The pursuit of Public Enemy No. 1

Saturday, July 19, 2008

In the 1920s and early 1930s, the nation was struggling with the Great Depression and was divided over prohibition.

Along with that, gangsters were making news headlines.

Names like Machine Gun Kelly, Baby Face Nelson, Al Capone, and Bonnie and Clyde made headlines in local newspapers daily. According to Indiana State Police Sgt.Noel Houze Jr. in his "History of the Indiana State Police," Indiana was not immune from these criminals and their merciless acts.

In fact, a native son by the name of John Dillinger was making a name for himself.

Born June 22, 1903 in Indianapolis and raised in Mooresville, John Dillinger became one of the most notorious gangsters of his day. In 1921 he was caught stealing a car in Indianapolis. After escaping capture on foot, he later joined the U.S. Navy only to desert a few months later in December of 1923.

After being arrested in 1924 for attempted robbery and assault with a deadly weapon, Dillinger was sentenced to 10-20 years in prison, only to be paroled in 1933.

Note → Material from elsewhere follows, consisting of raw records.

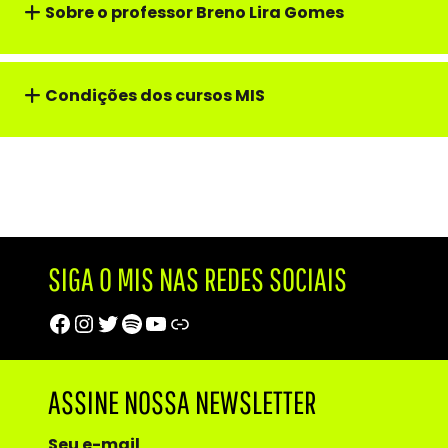
Sobre o professor Breno Lira Gomes
Condições dos cursos MIS
SIGA O MIS NAS REDES SOCIAIS
Facebook
Instagram
Twitter
Spotify
Youtube
Trip Advisor
ASSINE NOSSA NEWSLETTER
Seu e-mail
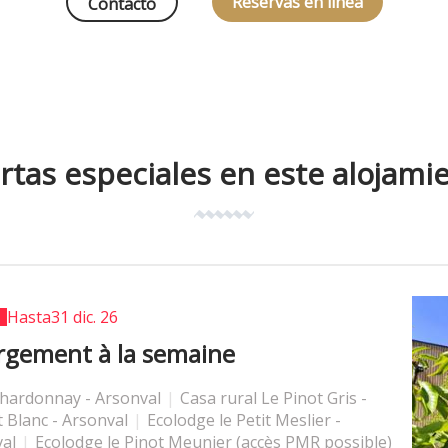
Reservas en linea
Contacto
rtas especiales en este alojami
Hasta
31 dic. 26
rgement à la semaine
Chardonnay - Arsonval
|
Casa rural Le Pinot Gris -
t Blanc - Arsonval
|
Ecolodge le Petit Meslier -
val
|
Ecolodge le Pinot Meunier (accès PMR possible)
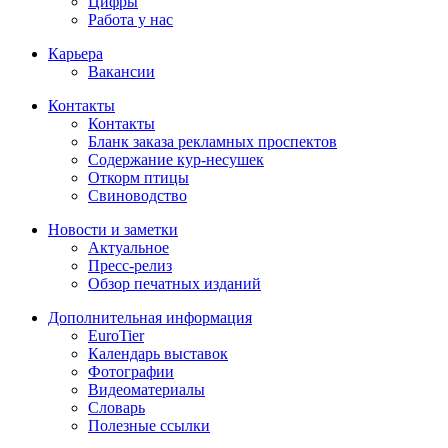
Цифры
Работа у нас
Карьера
Вакансии
Контакты
Контакты
Бланк заказа рекламных проспектов
Содержание кур-несушек
Откорм птицы
Свиноводство
Новости и заметки
Актуальное
Пресс-релиз
Обзор печатных изданий
Дополнительная информация
EuroTier
Календарь выставок
Фотографии
Видеоматериалы
Словарь
Полезные ссылки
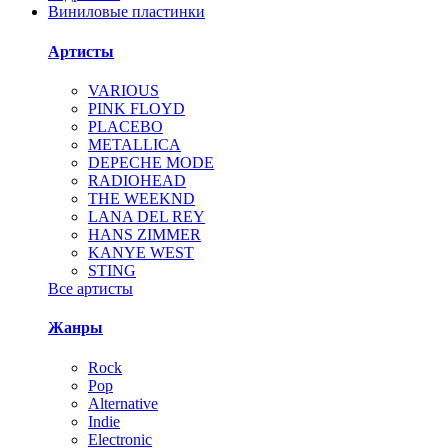
Виниловые пластинки
Артисты
VARIOUS
PINK FLOYD
PLACEBO
METALLICA
DEPECHE MODE
RADIOHEAD
THE WEEKND
LANA DEL REY
HANS ZIMMER
KANYE WEST
STING
Все артисты
Жанры
Rock
Pop
Alternative
Indie
Electronic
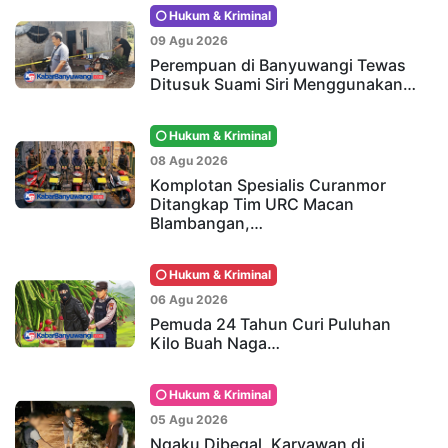
Hukum & Kriminal
09 Agu 2026
Perempuan di Banyuwangi Tewas
Ditusuk Suami Siri Menggunakan…
Hukum & Kriminal
08 Agu 2026
Komplotan Spesialis Curanmor
Ditangkap Tim URC Macan
Blambangan,…
Hukum & Kriminal
06 Agu 2026
Pemuda 24 Tahun Curi Puluhan
Kilo Buah Naga…
Hukum & Kriminal
05 Agu 2026
Ngaku Dibegal, Karyawan di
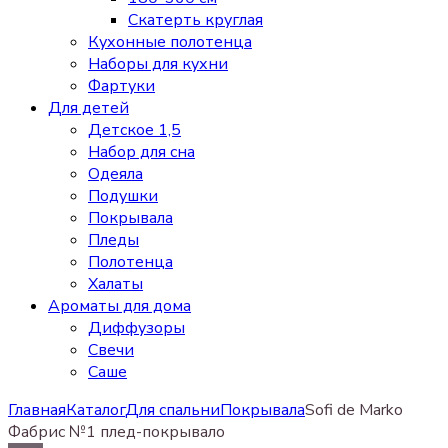
Скатерть круглая
Кухонные полотенца
Наборы для кухни
Фартуки
Для детей
Детское 1,5
Набор для сна
Одеяла
Подушки
Покрывала
Пледы
Полотенца
Халаты
Ароматы для дома
Диффузоры
Свечи
Cаше
Главная
Каталог
Для спальни
Покрывала
Sofi de Marko
Фабрис №1 плед-покрывало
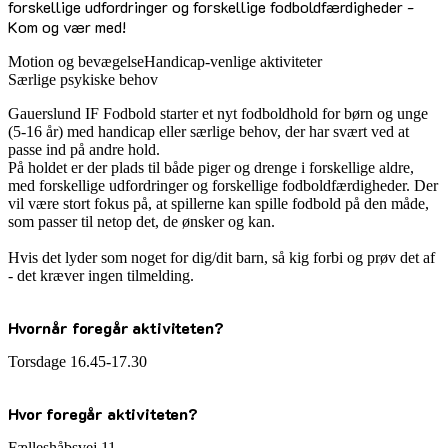
forskellige udfordringer og forskellige fodboldfærdigheder -
Kom og vær med!
Motion og bevægelse
Handicap-venlige aktiviteter
Særlige psykiske behov
Gauerslund IF Fodbold starter et nyt fodboldhold for børn og unge
(5-16 år) med handicap eller særlige behov, der har svært ved at
passe ind på andre hold.
På holdet er der plads til både piger og drenge i forskellige aldre,
med forskellige udfordringer og forskellige fodboldfærdigheder. Der
vil være stort fokus på, at spillerne kan spille fodbold på den måde,
som passer til netop det, de ønsker og kan.
Hvis det lyder som noget for dig/dit barn, så kig forbi og prøv det af
- det kræver ingen tilmelding.
Hvornår foregår aktiviteten?
Torsdage 16.45-17.30
Hvor foregår aktiviteten?
Fælleshåbsvej 11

After getting parole, it didn't take long to hook up with some old prison mates and begin to earn his title as "gangster."

Over the next 12-15 months Dillinger's exploits would eventually earn him the title of Public Enemy No. 1.

Most of his crimes were committed in the Midwest, including his home state of Indiana. A new police department by the name of the Indiana State Police would pursue Dillinger throughout the state of Indiana and even across state lines before Dillinger would eventually be gunned down in Chicago in 1934.

Indiana State Police Superintendent Al Feeney had no law enforcement background and appointed Capt. Matt Leach to head up the Indiana State Police in their pursuit of Dillinger.

Leach, who had worked for many years as an officer with the Gary Police Department, first became aware of Dillinger in the summer of 1933 after Dillinger began robbing Indiana banks.

One bank Dillinger robbed was the Central National Bank (now Old National Bank) in downtown Greencastle. Though reports are conflicting, this event was said to have taken place on Oct. 23, 1933 at 2:45 p.m. according to Tony Stewart's best-selling book, "The Hidden Truth."

The robbery in Greencastle was Dillinger's largest steal, reported to be over $74,000, though Dillinger himself claimed the take at only $32,000.

Over the next several months Dillinger would taunt Leach. Dillinger made phone calls to Leach including one call saying, "You almost surprised me in Gary, gumshoe. Nice try." Dillinger even sent him a book once titled, "How to be a Detective."

"Despite all the taunting, Leach continued his relentless pursuit of Dillinger and his gang," Houze said.

In January 1934, Dillinger and a couple of his gang members robbed a bank in Chicago and then headed to Tucson, Ariz. to hook up with other gang members.

Dillinger kept up his taunting of Leach by sending him postcards saying, "Wish you were here." Eventually, Tucson police managed to catch up to Dillinger and his gang members and took them into custody.

After the capture of Dillinger in Arizona, Leach flew to Tucson to escort Dillinger back to Indiana. He was to be held at the Lake County Jail in Crown Point.

Despite Leach's urging to hold Dillinger in the more secure state prison in nearby Michigan City, Lake County officials declared their jail to be "escape proof."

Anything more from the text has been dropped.